* **Exercise**
Every record below is to be restated word for word, and no picture is to be copied.

[[ Data shown open ]]

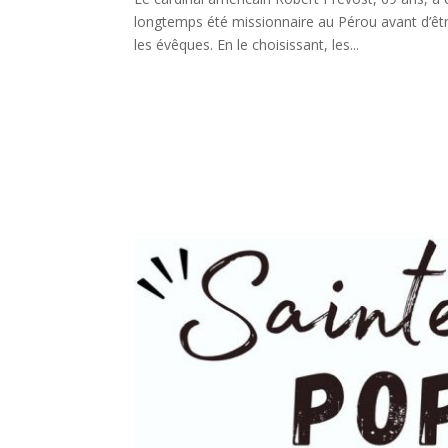
longtemps été missionnaire au Pérou avant d’êt
les évêques. En le choisissant, les...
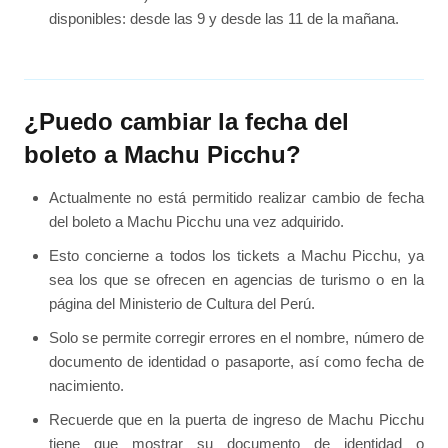
disponibles: desde las 9 y desde las 11 de la mañana.
¿Puedo cambiar la fecha del
boleto a Machu Picchu?
Actualmente no está permitido realizar cambio de fecha
del boleto a Machu Picchu una vez adquirido.
Esto concierne a todos los tickets a Machu Picchu, ya
sea los que se ofrecen en agencias de turismo o en la
página del Ministerio de Cultura del Perú.
Solo se permite corregir errores en el nombre, número de
documento de identidad o pasaporte, así como fecha de
nacimiento.
Recuerde que en la puerta de ingreso de Machu Picchu
tiene que mostrar su documento de identidad o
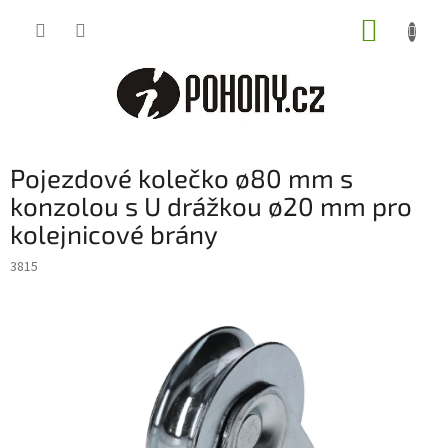
Přejít
NÁKUP
na
obsah
KOŠÍK
Pojezdové kolečko ø80 mm s
konzolou s U drážkou ø20 mm pro
kolejnicové brány
3815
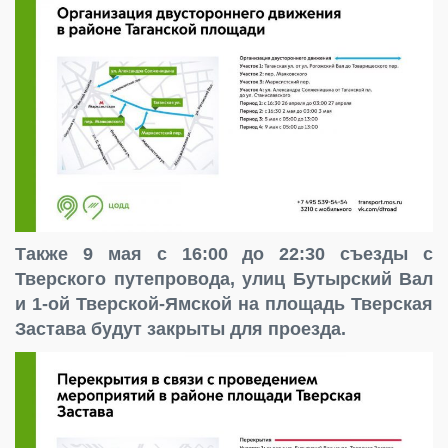
Также 9 мая с 16:00 до 22:30 съезды с
Тверского путепровода, улиц Бутырский Вал
и 1-ой Тверской-Ямской на площадь Тверская
Застава будут закрыты для проезда.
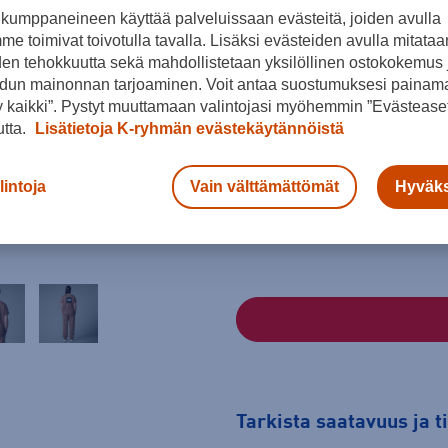
kumppaneineen käyttää palveluissaan evästeitä, joiden avulla
Väri
e toimivat toivotulla tavalla. Lisäksi evästeiden avulla mitataa
den tehokkuutta sekä mahdollistetaan yksilöllinen ostokokemus 
dun mainonnan tarjoaminen. Voit antaa suostumuksesi painama
 kaikki”. Pystyt muuttamaan valintojasi myöhemmin ”Evästeaset
Beige
utta.
Lisätietoja K-ryhmän evästekäytännöistä
Koko
XS
S
M
lintoja
Vain välttämättömät
Hyväks
Kokotaulukko
Tarkista saatavuus ja 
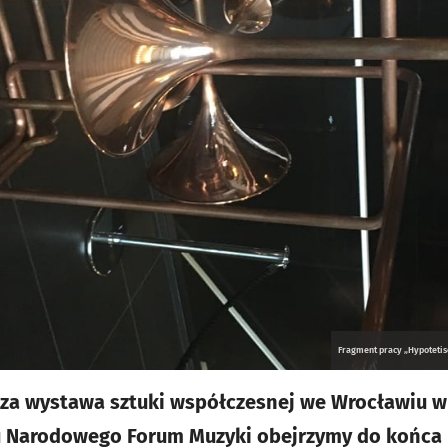
Fragment pracy „Hypotetisc
za wystawa sztuki współczesnej we Wrocławiu w 
u Narodowego Forum Muzyki obejrzymy do końca l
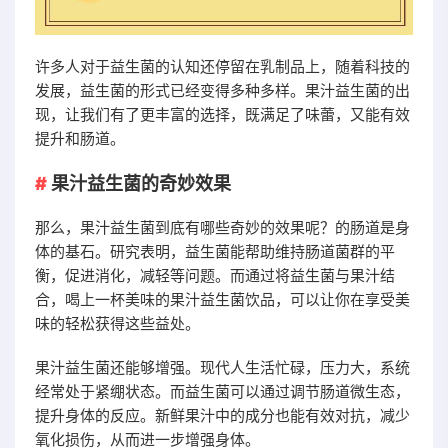
许多人对于益生菌的认知还停留在乳制品上，随着科技的
发展，益生菌的形式已经变得多种多样。果汁益生菌的出
现，让我们有了更丰富的选择，既满足了味蕾，又能有效
提升和肠道。
果汁益生菌的奇妙效果
那么，果汁益生菌到底有哪些奇妙的效果呢？的肠道是身
体的基石。研究表明，益生菌能帮助维持肠道菌群的平
衡，促进消化，减轻等问题。而通过将益生菌与果汁结
合，喝上一杯美味的果汁益生菌饮品，可以让你在享受美
味的轻松获得这些益处。
果汁益生菌还能够增强。现代人生活忙碌，压力大，系统
经常处于紧绷状态。而益生菌可以通过调节肠道微生态，
提升身体的反应。新鲜果汁中的成分也能有效对抗，减少
氧化损伤，从而进一步增强身体。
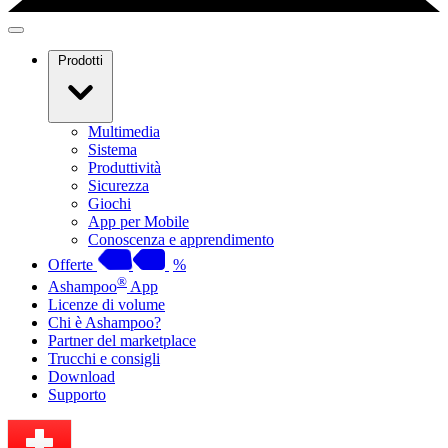
Prodotti
Multimedia
Sistema
Produttività
Sicurezza
Giochi
App per Mobile
Conoscenza e apprendimento
Offerte
%
®
Ashampoo
App
Licenze di volume
Chi è Ashampoo?
Partner del marketplace
Trucchi e consigli
Download
Supporto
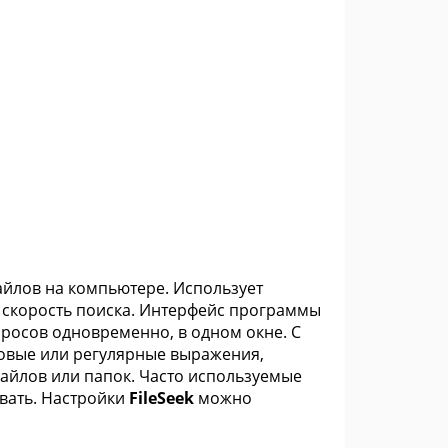
файлов на компьютере. Использует
 скорость поиска. Интерфейс программы
просов одновременно, в одном окне. С
товые или регулярные выражения,
айлов или папок. Часто используемые
вать. Настройки
FileSeek
можно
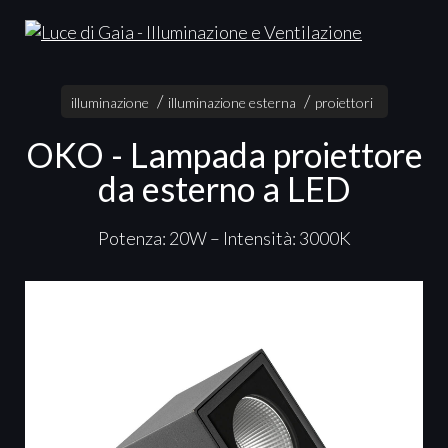
illuminazione
illuminazione esterna
proiettori
OKO - Lampada proiettore
da esterno a LED
Potenza: 20W – Intensità: 3000K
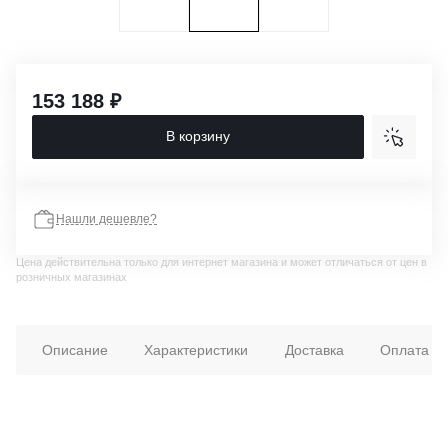
153 188 ₽
В корзину
Нашли дешевле?
Цена действительна только для интернет магазина и может отличаться от цен в
розничных магазинах
Описание
Характеристики
Доставка
Оплата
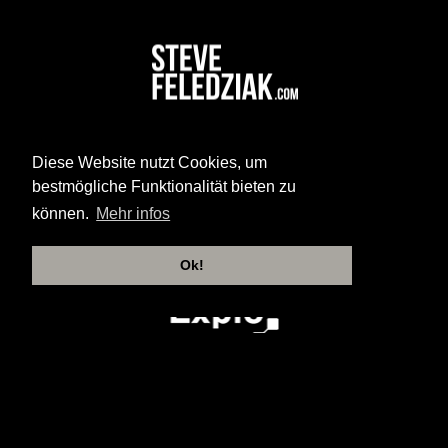
Diese Website nutzt Cookies, um
bestmögliche Funktionalität bieten zu
können.
Mehr infos
Ok!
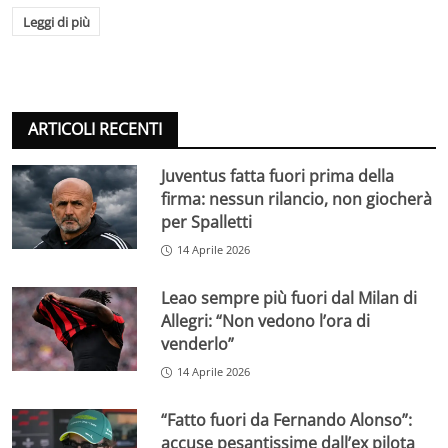
Leggi di più
ARTICOLI RECENTI
Juventus fatta fuori prima della
firma: nessun rilancio, non giocherà
per Spalletti
14 Aprile 2026
Leao sempre più fuori dal Milan di
Allegri: “Non vedono l’ora di
venderlo”
14 Aprile 2026
“Fatto fuori da Fernando Alonso”:
accuse pesantissime dall’ex pilota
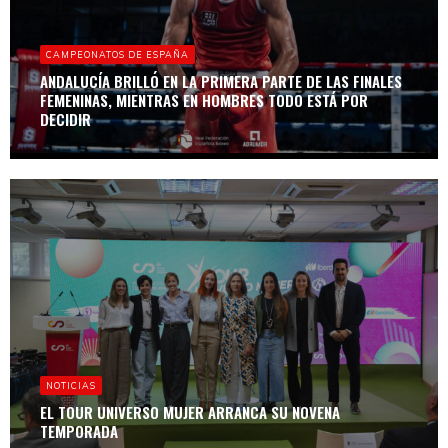
CAMPEONATOS DE ESPAÑA
ANDALUCÍA BRILLÓ EN LA PRIMERA PARTE DE LAS FINALES
FEMENINAS, MIENTRAS EN HOMBRES TODO ESTÁ POR
DECIDIR
NOTICIAS
EL TOUR UNIVERSO MUJER ARRANCA SU NOVENA
TEMPORADA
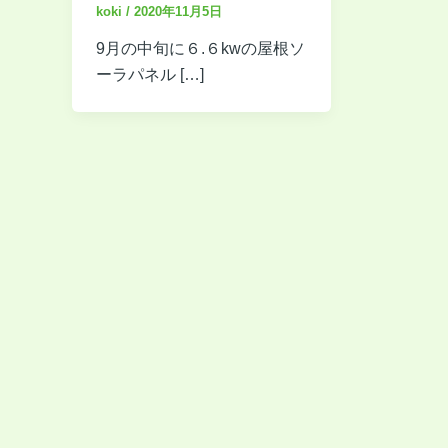
koki
/
2020年11月5日
9月の中旬に６.６kwの屋根ソ
ーラパネル […]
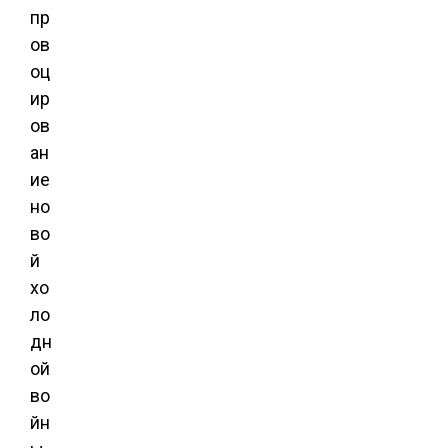
пр
ов
оц
ир
ов
ан
ие
но
во
й
хо
ло
дн
ой
во
йн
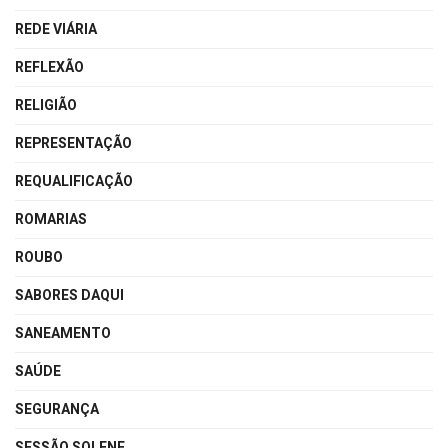
REDE VIÁRIA
REFLEXÃO
RELIGIÃO
REPRESENTAÇÃO
REQUALIFICAÇÃO
ROMARIAS
ROUBO
SABORES DAQUI
SANEAMENTO
SAÚDE
SEGURANÇA
SESSÃO SOLENE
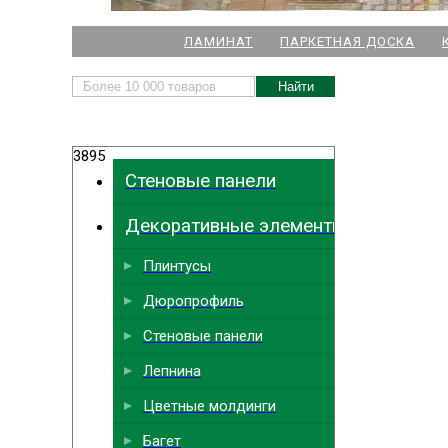
НАШИ МАГАЗИНЫ
ЛАМИНАТ
ПАРКЕТНАЯ ДОСКА
м. Комендант
3895
м.
Стеновые панели
м. Ла
Декоративные элементы
м. Парк
Выбрать
ближайший
м. Междун
Плинтусы
Дюропрофиль
Стеновые панели
Лепнина
Цветные молдинги
Багет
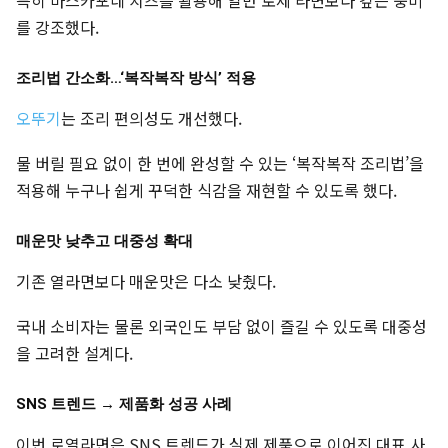
를 강조했다.
조리법 간소화…‘복작복작 방식’ 적용
오뚜기
는 조리 편의성도 개선했다.
물 버릴 필요 없이 한 번에 완성할 수 있는 ‘복작복작 조리법’을
적용해 누구나 쉽게 꾸덕한 식감을 재현할 수 있도록 했다.
매운맛 낮추고 대중성 확대
기존 열라면보다 매운맛은 다소 낮췄다.
국내 소비자는 물론 외국인도 부담 없이 즐길 수 있도록 대중성
을 고려한 설계다.
SNS 트렌드 → 제품화 성공 사례
이번 로열라면은 SNS 트렌드가 실제 제품으로 이어진 대표 사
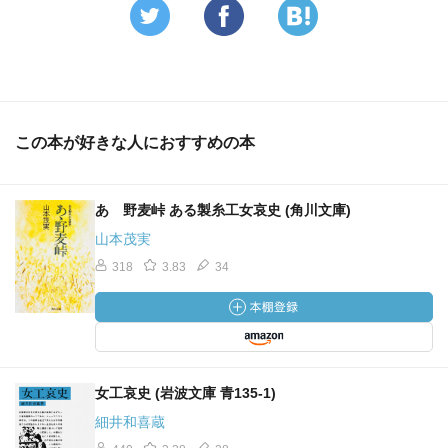
この本が好きな人におすすめの本
あゝ野麦峠 ある製糸工女哀史 (角川文庫)
山本茂実
318
3.83
34
女工哀史 (岩波文庫 青135-1)
細井和喜蔵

[[ Data shown closed ]]

* **Task response**
longtemps été missionnaire au Pérou avant d’êt
les évêques. En le choisissant, les...
disponibles: desde las 9 y desde las 11 de la mañana.
¿Puedo cambiar la fecha del
boleto a Machu Picchu?
Actualmente no está permitido realizar cambio de fecha
del boleto a Machu Picchu una vez adquirido.
Esto concierne a todos los tickets a Machu Picchu, ya
sea los que se ofrecen en agencias de turismo o en la
página del Ministerio de Cultura del Perú.
Solo se permite corregir errores en el nombre, número de
documento de identidad o pasaporte, así como fecha de
nacimiento.
Recuerde que en la puerta de ingreso de Machu Picchu
tiene que mostrar su documento de identidad o
Přejít
NÁKUP
na
obsah
KOŠÍK
Pojezdové kolečko ø80 mm s
konzolou s U drážkou ø20 mm pro
kolejnicové brány
3815
Также 9 мая с 16:00 до 22:30 съезды с
Тверского путепровода, улиц Бутырский Вал
и 1-ой Тверской-Ямской на площадь Тверская
Застава будут закрыты для проезда.
kumppaneineen käyttää palveluissaan evästeitä, joiden avulla
Väri
e toimivat toivotulla tavalla. Lisäksi evästeiden avulla mitataa
den tehokkuutta sekä mahdollistetaan yksilöllinen ostokokemus 
dun mainonnan tarjoaminen. Voit antaa suostumuksesi painama
 kaikki”. Pystyt muuttamaan valintojasi myöhemmin ”Evästeaset
Beige
utta.
Lisätietoja K-ryhmän evästekäytännöistä
Koko
XS
S
M
lintoja
Vain välttämättömät
Hyväks
Kokotaulukko
Tarkista saatavuus ja 
Fragment pracy „Hypotetisc
za wystawa sztuki współczesnej we Wrocławiu w 
u Narodowego Forum Muzyki obejrzymy do końca l
许多人对于益生菌的认知还停留在乳制品上，随着科技的
发展，益生菌的形式已经变得多种多样。果汁益生菌的出
现，让我们有了更丰富的选择，既满足了味蕾，又能有效
提升和肠道。
果汁益生菌的奇妙效果
那么，果汁益生菌到底有哪些奇妙的效果呢？的肠道是身
体的基石。研究表明，益生菌能帮助维持肠道菌群的平
衡，促进消化，减轻等问题。而通过将益生菌与果汁结
合，喝上一杯美味的果汁益生菌饮品，可以让你在享受美
味的轻松获得这些益处。
果汁益生菌还能够增强。现代人生活忙碌，压力大，系统
经常处于紧绷状态。而益生菌可以通过调节肠道微生态，
提升身体的反应。新鲜果汁中的成分也能有效对抗，减少
氧化损伤，从而进一步增强身体。
Prodotti
Multimedia
Sistema
Produttività
Sicurezza
Giochi
App per Mobile
Conoscenza e apprendimento
Offerte
%
®
Ashampoo
App
Licenze di volume
Chi è Ashampoo?
Partner del marketplace
Trucchi e consigli
Download
Supporto
файлов на компьютере. Использует
 скорость поиска. Интерфейс программы
просов одновременно, в одном окне. С
товые или регулярные выражения,
айлов или папок. Часто используемые
вать. Настройки
FileSeek
можно
illuminazione
illuminazione esterna
proiettori
OKO - Lampada proiettore
da esterno a LED
Potenza: 20W – Intensità: 3000K
153 188 ₽
В корзину
Нашли дешевле?
Цена действительна только для интернет магазина и может отличаться от цен в
розничных магазинах
Описание
Характеристики
Доставка
Оплата
Diese Website nutzt Cookies, um
bestmögliche Funktionalität bieten zu
können.
Mehr infos
Ok!
Leggi di più
ARTICOLI RECENTI
Juventus fatta fuori prima della
firma: nessun rilancio, non giocherà
per Spalletti
14 Aprile 2026
Leao sempre più fuori dal Milan di
Allegri: “Non vedono l’ora di
venderlo”
14 Aprile 2026
“Fatto fuori da Fernando Alonso”:
accuse pesantissime dall’ex pilota
CAMPEONATOS DE ESPAÑA
ANDALUCÍA BRILLÓ EN LA PRIMERA PARTE DE LAS FINALES
FEMENINAS, MIENTRAS EN HOMBRES TODO ESTÁ POR
DECIDIR
NOTICIAS
EL TOUR UNIVERSO MUJER ARRANCA SU NOVENA
TEMPORADA
koki
/
2020年11月5日
9月の中旬に６.６kwの屋根ソ
ーラパネル […]
пр
ов
оц
ир
ов
ан
ие
но
во
й
хо
ло
дн
ой
во
йн
REDE VIÁRIA
REFLEXÃO
RELIGIÃO
REPRESENTAÇÃO
REQUALIFICAÇÃO
ROMARIAS
ROUBO
SABORES DAQUI
SANEAMENTO
SAÚDE
SEGURANÇA
SESSÃO SOLENE
НАШИ МАГАЗИНЫ
ЛАМИНАТ
ПАРКЕТНАЯ ДОСКА
м. Комендант
3895
м.
Стеновые панели
м. Ла
Декоративные элементы
м. Парк
Выбрать
ближайший
м. Междун
Плинтусы
Дюропрофиль
Стеновые панели
Лепнина
Цветные молдинги
Багет
를 강조했다.
조리법 간소화…‘복작복작 방식’ 적용
오뚜기
는 조리 편의성도 개선했다.
물 버릴 필요 없이 한 번에 완성할 수 있는 ‘복작복작 조리법’을
적용해 누구나 쉽게 꾸덕한 식감을 재현할 수 있도록 했다.
매운맛 낮추고 대중성 확대
기존 열라면보다 매운맛은 다소 낮췄다.
국내 소비자는 물론 외국인도 부담 없이 즐길 수 있도록 대중성
을 고려한 설계다.
SNS 트렌드 → 제품화 성공 사례
이번 로열라면은 SNS 트렌드가 실제 제품으로 이어진 대표 사
この本が好きな人におすすめの本
あゝ野麦峠 ある製糸工女哀史 (角川文庫)
山本茂実
318
3.83
34
女工哀史 (岩波文庫 青135-1)
細井和喜蔵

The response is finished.